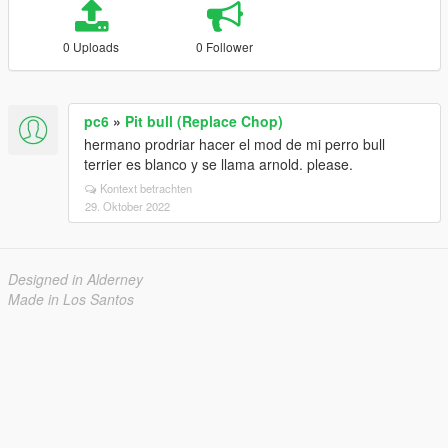
0 Uploads
0 Follower
pc6
»
Pit bull (Replace Chop)
hermano prodriar hacer el mod de mi perro bull
terrier es blanco y se llama arnold. please.
Kontext betrachten
29. Oktober 2022
Designed in Alderney
Made in Los Santos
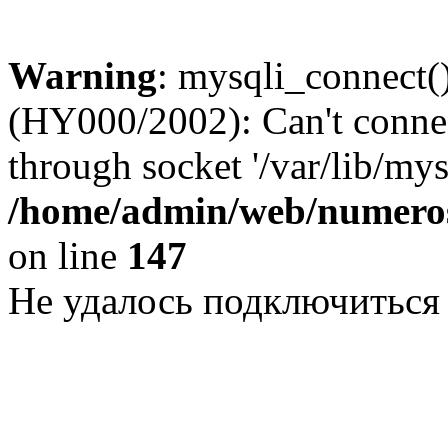
Warning
: mysqli_connect()
(HY000/2002): Can't conne
through socket '/var/lib/my
/home/admin/web/numeros
on line
147
Не удалось подключиться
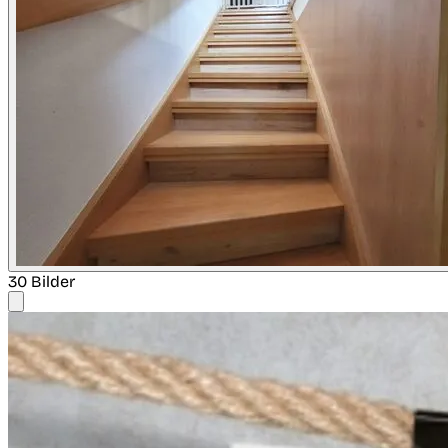
30 Bilder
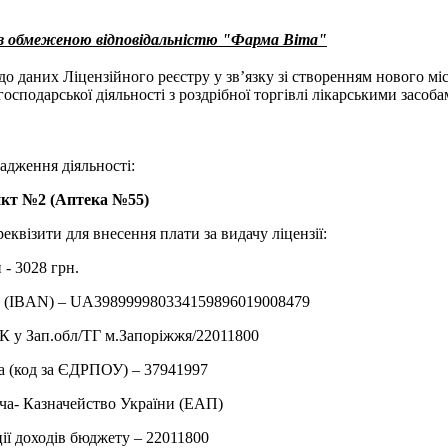
 з обмеженою відповідальністю "Фарма Віта"
до даних Ліцензійного реєстру у зв’язку зі створенням нового мі
осподарської діяльності з роздрібної торгівлі лікарськими засоб
адження діяльності:
кт №2 (Аптека №55)
реквізити для внесення плати за видачу ліцензії:
 - 3028 грн.
у (IBAN) – UA398999980334159896019008479
 у Зап.обл/ТГ м.Запорiжжя/22011800
а (код за ЄДРПОУ) – 37941997
ча- Казначейство України (ЕАП)
ії доходів бюджету – 22011800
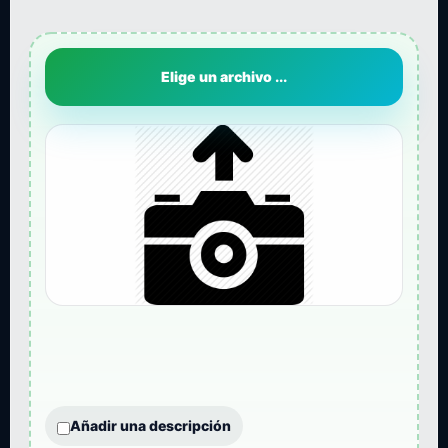
Elige un archivo ...
Añadir una descripción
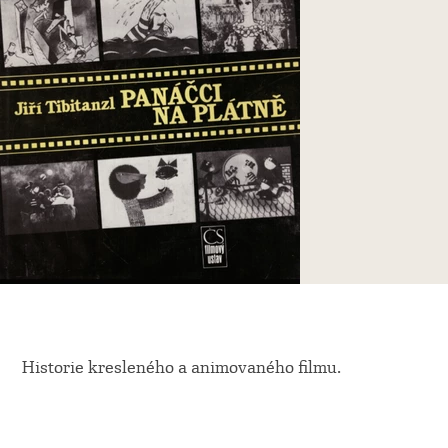
Historie kresleného a animovaného filmu.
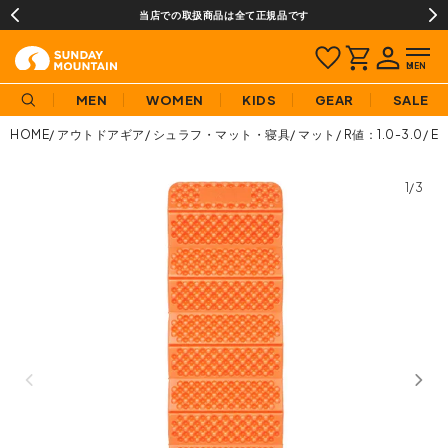
当店での取扱商品は全て正規品です
MEN
WOMEN
KIDS
GEAR
SALE
HOME
アウトドアギア
シュラフ・マット・寝具
マット
R値：1.0-3.0
E
1/3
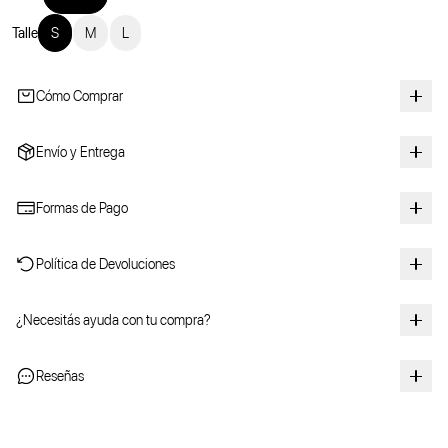
Talle
S
M
L
Cómo Comprar
Envío y Entrega
Formas de Pago
Política de Devoluciones
¿Necesitás ayuda con tu compra?
Reseñas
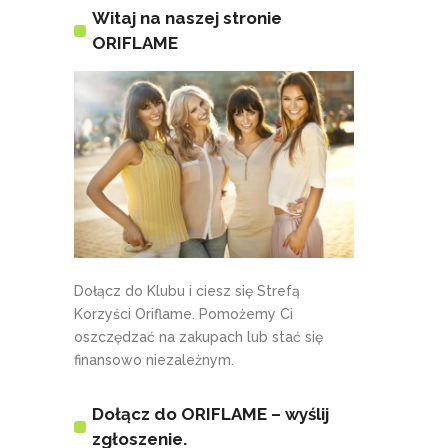
Witaj na naszej stronie
ORIFLAME
Dołącz do Klubu i ciesz się Strefą
Korzyści Oriflame. Pomożemy Ci
oszczędzać na zakupach lub stać się
finansowo niezależnym.
Dołącz do ORIFLAME – wyślij
zgłoszenie.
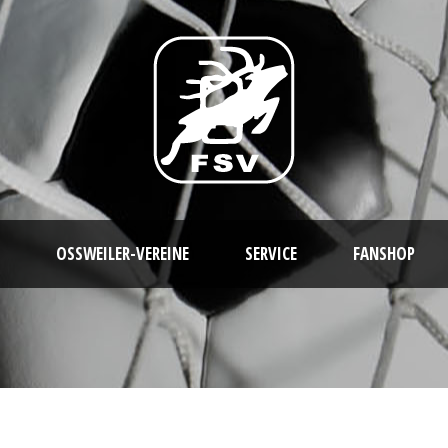
OSSWEILER-VEREINE
SERVICE
FANSHOP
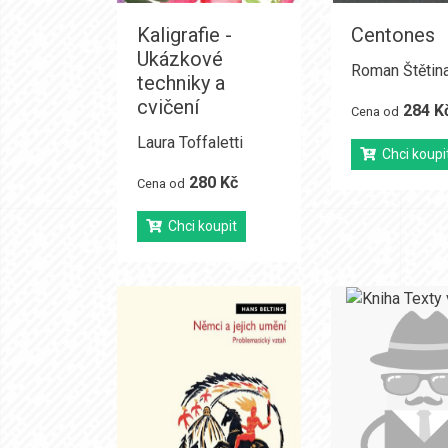
Kaligrafie -
Centones
Ukázkové
Roman Štětin
techniky a
cvičení
284 K
Cena od
Laura Toffaletti
Chci koupi
280 Kč
Cena od
Chci koupit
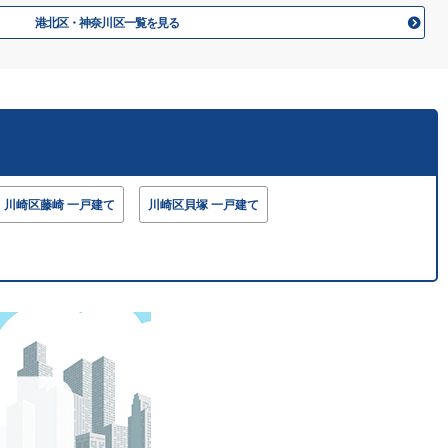
港北区・神奈川区一覧を見る
川崎区藤崎 一戸建て
川崎区貝塚 一戸建て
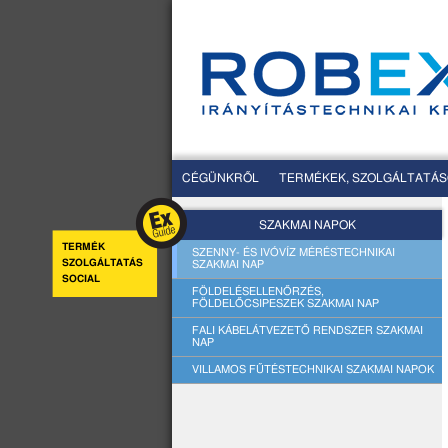
CÉGÜNKRŐL
TERMÉKEK, SZOLGÁLTATÁ
SZAKMAI NAPOK
TERMÉK
SZENNY- ÉS IVÓVÍZ MÉRÉSTECHNIKAI
SZOLGÁLTATÁS
SZAKMAI NAP
SOCIAL
FÖLDELÉSELLENŐRZÉS,
FÖLDELŐCSIPESZEK SZAKMAI NAP
FALI KÁBELÁTVEZETŐ RENDSZER SZAKMAI
NAP
VILLAMOS FŰTÉSTECHNIKAI SZAKMAI NAPOK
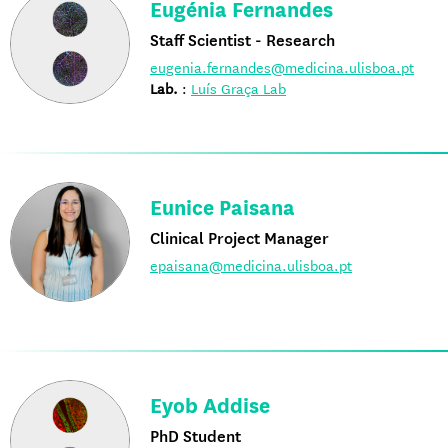
Eugénia Fernandes
Staff Scientist - Research
eugenia.fernandes@medicina.ulisboa.pt
Lab.
:
Luís Graça Lab
Eunice Paisana
Clinical Project Manager
epaisana@medicina.ulisboa.pt
Eyob Addise
PhD Student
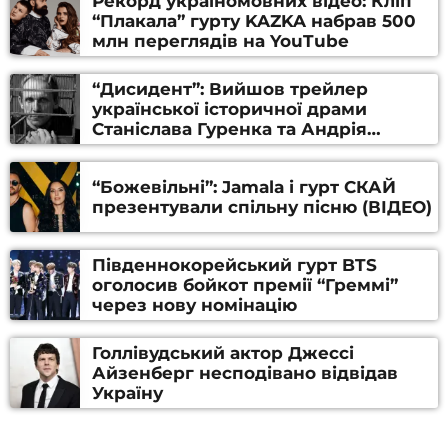
Рекорд україномовних відео: Кліп
“Плакала” гурту KAZKA набрав 500
млн переглядів на YouTube
“Дисидент”: Вийшов трейлер
української історичної драми
Станіслава Гуренка та Андрія
Алфьорова (ВІДЕО)
“Божевільні”: Jamala і гурт СКАЙ
презентували спільну пісню (ВІДЕО)
Південнокорейський гурт BTS
оголосив бойкот премії “Греммі”
через нову номінацію
Голлівудський актор Джессі
Айзенберг несподівано відвідав
Україну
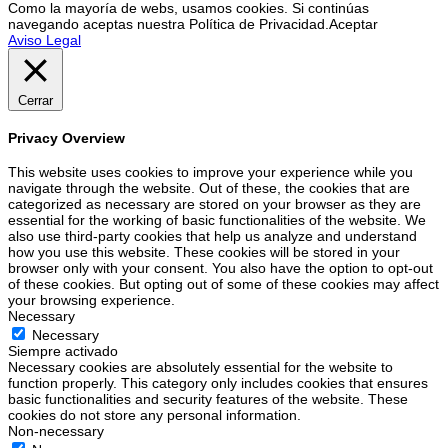
Como la mayoría de webs, usamos cookies. Si continúas
navegando aceptas nuestra Política de Privacidad.
Aceptar
Aviso Legal
Cerrar
Privacy Overview
This website uses cookies to improve your experience while you
navigate through the website. Out of these, the cookies that are
categorized as necessary are stored on your browser as they are
essential for the working of basic functionalities of the website. We
also use third-party cookies that help us analyze and understand
how you use this website. These cookies will be stored in your
browser only with your consent. You also have the option to opt-out
of these cookies. But opting out of some of these cookies may affect
your browsing experience.
Necessary
Necessary
Siempre activado
Necessary cookies are absolutely essential for the website to
function properly. This category only includes cookies that ensures
basic functionalities and security features of the website. These
cookies do not store any personal information.
Non-necessary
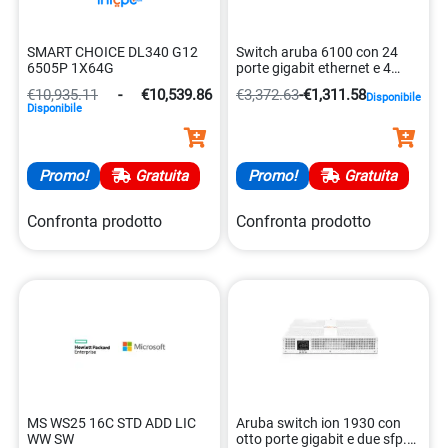
SMART CHOICE DL340 G12
Switch aruba 6100 con 24
6505P 1X64G
porte gigabit ethernet e 4
sfp+ 0190017348728
€10,935.11
-
€10,539.86
€3,372.63
-
€1,311.58
Disponibile
Disponibile
Promo!
Gratuita
Promo!
Gratuita
Confronta prodotto
Confronta prodotto
MS WS25 16C STD ADD LIC
Aruba switch ion 1930 con
WW SW
otto porte gigabit e due sfp.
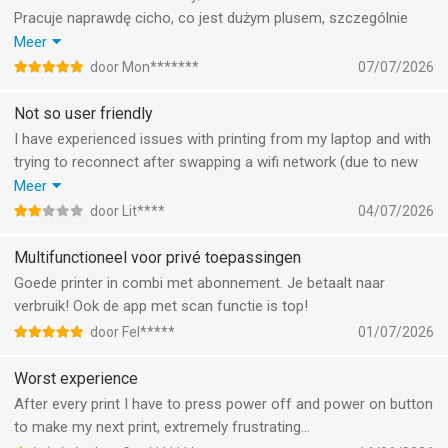
Pracuje naprawdę cicho, co jest dużym plusem, szczególnie
podczas drukowania w domu. Po zainstalowaniu aplikacji HP
Meer
Smart konfiguracja przebiegła bardzo szybko i bez żadnych
door Mon*******
07/07/2026
problemów. Wszystkie kroki są opisane w bardzo przejrzysty i
zrozumiały sposób, dzięki czemu nawet osoba, która nie ma
Not so user friendly
doświadczenia z takimi urządzeniami, poradzi sobie bez trudu.
I have experienced issues with printing from my laptop and with
Sama obsługa drukarki jest intuicyjna i wygodna, a drukowanie z
trying to reconnect after swapping a wifi network (due to new
telefonu działa bez zarzutu. To świetny wybór dla osób, które
router). I’m actually not that fussed about small issues,
Meer
cenią prostotę, wygodę i bezproblemową konfigurację.
however: i find the assistance in finding a solution not particular
door Lit****
04/07/2026
Zdecydowanie polecam.
user friendly. Too much searching for info, not very intuitive.
Multifunctioneel voor privé toepassingen
Goede printer in combi met abonnement. Je betaalt naar
verbruik! Ook de app met scan functie is top!
door Fel*****
01/07/2026
Worst experience
After every print I have to press power off and power on button
to make my next print, extremely frustrating...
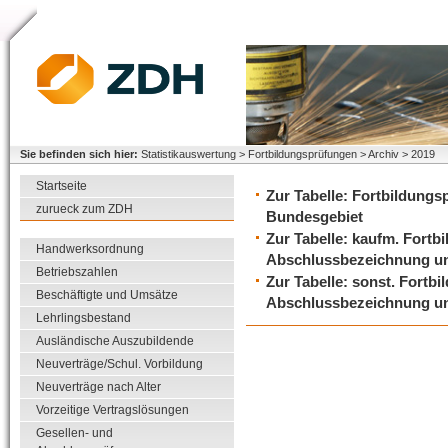
Sie befinden sich hier:
Statistikauswertung > Fortbildungsprüfungen > Archiv > 2019
Startseite
Zur Tabelle: Fortbildung
zurueck zum ZDH
Bundesgebiet
Zur Tabelle: kaufm. Fort
Handwerksordnung
Abschlussbezeichnung u
Betriebszahlen
Zur Tabelle: sonst. Fortb
Beschäftigte und Umsätze
Abschlussbezeichnung u
Lehrlingsbestand
Ausländische Auszubildende
Neuverträge/Schul. Vorbildung
Neuverträge nach Alter
Vorzeitige Vertragslösungen
Gesellen- und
================================
▶ Problem details: Quote in full the listing given above; the images are to be left out.

▶ Reply to the exercise:
0 Uploads
0 Follower
pc6
»
Pit bull (Replace Chop)
hermano prodriar hacer el mod de mi perro bull
terrier es blanco y se llama arnold. please.
Kontext betrachten
29. Oktober 2022
Designed in Alderney
Made in Los Santos
Warning
: mysqli_connect()
(HY000/2002): Can't conne
through socket '/var/lib/my
/home/admin/web/numeros
on line
147
Не удалось подключиться
30 Bilder
 з обмеженою відповідальністю "Фарма Віта"
до даних Ліцензійного реєстру у зв’язку зі створенням нового мі
осподарської діяльності з роздрібної торгівлі лікарськими засоб
адження діяльності:
кт №2 (Аптека №55)
реквізити для внесення плати за видачу ліцензії:
 - 3028 грн.
у (IBAN) – UA398999980334159896019008479
 у Зап.обл/ТГ м.Запорiжжя/22011800
а (код за ЄДРПОУ) – 37941997
ча- Казначейство України (ЕАП)
ії доходів бюджету – 22011800
Elige un archivo ...
Añadir una descripción
Historie kresleného a animovaného filmu.
当店での取扱商品は全て正規品です
MEN
WOMEN
KIDS
GEAR
SALE
HOME
アウトドアギア
シュラフ・マット・寝具
マット
R値：1.0-3.0
E
1/3
Talle
S
M
L
Cómo Comprar
Envío y Entrega
Formas de Pago
Política de Devoluciones
¿Necesitás ayuda con tu compra?
Reseñas
Witaj na naszej stronie
ORIFLAME
Dołącz do Klubu i ciesz się Strefą
Korzyści Oriflame. Pomożemy Ci
oszczędzać na zakupach lub stać się
finansowo niezależnym.
Dołącz do ORIFLAME – wyślij
zgłoszenie.
OSSWEILER-VEREINE
SERVICE
FANSHOP
Kaligrafie -
Centones
Ukázkové
Roman Štětin
techniky a
cvičení
284 K
Cena od
Laura Toffaletti
Chci koupi
280 Kč
Cena od
Chci koupit
港北区・神奈川区一覧を見る
川崎区藤崎 一戸建て
川崎区貝塚 一戸建て
CÉGÜNKRŐL
TERMÉKEK, SZOLGÁLTATÁ
SZAKMAI NAPOK
TERMÉK
SZENNY- ÉS IVÓVÍZ MÉRÉSTECHNIKAI
SZOLGÁLTATÁS
SZAKMAI NAP
SOCIAL
FÖLDELÉSELLENŐRZÉS,
FÖLDELŐCSIPESZEK SZAKMAI NAP
FALI KÁBELÁTVEZETŐ RENDSZER SZAKMAI
NAP
VILLAMOS FŰTÉSTECHNIKAI SZAKMAI NAPOK
Eugénia Fernandes
Staff Scientist - Research
eugenia.fernandes@medicina.ulisboa.pt
Lab.
:
Luís Graça Lab
Eunice Paisana
Clinical Project Manager
epaisana@medicina.ulisboa.pt
Eyob Addise
PhD Student
Рекорд україномовних відео: Кліп
“Плакала” гурту KAZKA набрав 500
млн переглядів на YouTube
“Дисидент”: Вийшов трейлер
української історичної драми
Станіслава Гуренка та Андрія
Алфьорова (ВІДЕО)
“Божевільні”: Jamala і гурт СКАЙ
презентували спільну пісню (ВІДЕО)
Південнокорейський гурт BTS
оголосив бойкот премії “Греммі”
через нову номінацію
Голлівудський актор Джессі
Айзенберг несподівано відвідав
Україну
Como la mayoría de webs, usamos cookies. Si continúas
navegando aceptas nuestra Política de Privacidad.
Aceptar
Aviso Legal
Cerrar
Privacy Overview
This website uses cookies to improve your experience while you
navigate through the website. Out of these, the cookies that are
categorized as necessary are stored on your browser as they are
essential for the working of basic functionalities of the website. We
also use third-party cookies that help us analyze and understand
how you use this website. These cookies will be stored in your
browser only with your consent. You also have the option to opt-out
of these cookies. But opting out of some of these cookies may affect
your browsing experience.
Necessary
Necessary
Siempre activado
Necessary cookies are absolutely essential for the website to
function properly. This category only includes cookies that ensures
basic functionalities and security features of the website. These
cookies do not store any personal information.
Non-necessary
SMART CHOICE DL340 G12
Switch aruba 6100 con 24
6505P 1X64G
porte gigabit ethernet e 4
sfp+ 0190017348728
€10,935.11
-
€10,539.86
€3,372.63
-
€1,311.58
Disponibile
Disponibile
Promo!
Gratuita
Promo!
Gratuita
Confronta prodotto
Confronta prodotto
MS WS25 16C STD ADD LIC
Aruba switch ion 1930 con
WW SW
otto porte gigabit e due sfp.
Pracuje naprawdę cicho, co jest dużym plusem, szczególnie
podczas drukowania w domu. Po zainstalowaniu aplikacji HP
Meer
Smart konfiguracja przebiegła bardzo szybko i bez żadnych
door Mon*******
07/07/2026
problemów. Wszystkie kroki są opisane w bardzo przejrzysty i
zrozumiały sposób, dzięki czemu nawet osoba, która nie ma
Not so user friendly
doświadczenia z takimi urządzeniami, poradzi sobie bez trudu.
I have experienced issues with printing from my laptop and with
Sama obsługa drukarki jest intuicyjna i wygodna, a drukowanie z
trying to reconnect after swapping a wifi network (due to new
telefonu działa bez zarzutu. To świetny wybór dla osób, które
router). I’m actually not that fussed about small issues,
Meer
cenią prostotę, wygodę i bezproblemową konfigurację.
however: i find the assistance in finding a solution not particular
door Lit****
04/07/2026
Zdecydowanie polecam.
user friendly. Too much searching for info, not very intuitive.
Multifunctioneel voor privé toepassingen
Goede printer in combi met abonnement. Je betaalt naar
verbruik! Ook de app met scan functie is top!
door Fel*****
01/07/2026
Worst experience
After every print I have to press power off and power on button
to make my next print, extremely frustrating...
Sie befinden sich hier:
Statistikauswertung > Fortbildungsprüfungen > Archiv > 2019
Startseite
Zur Tabelle: Fortbildung
zurueck zum ZDH
Bundesgebiet
Zur Tabelle: kaufm. Fort
Handwerksordnung
Abschlussbezeichnung u
Betriebszahlen
Zur Tabelle: sonst. Fortb
Beschäftigte und Umsätze
Abschlussbezeichnung u
Lehrlingsbestand
Ausländische Auszubildende
Neuverträge/Schul. Vorbildung
Neuverträge nach Alter
Vorzeitige Vertragslösungen
Gesellen- und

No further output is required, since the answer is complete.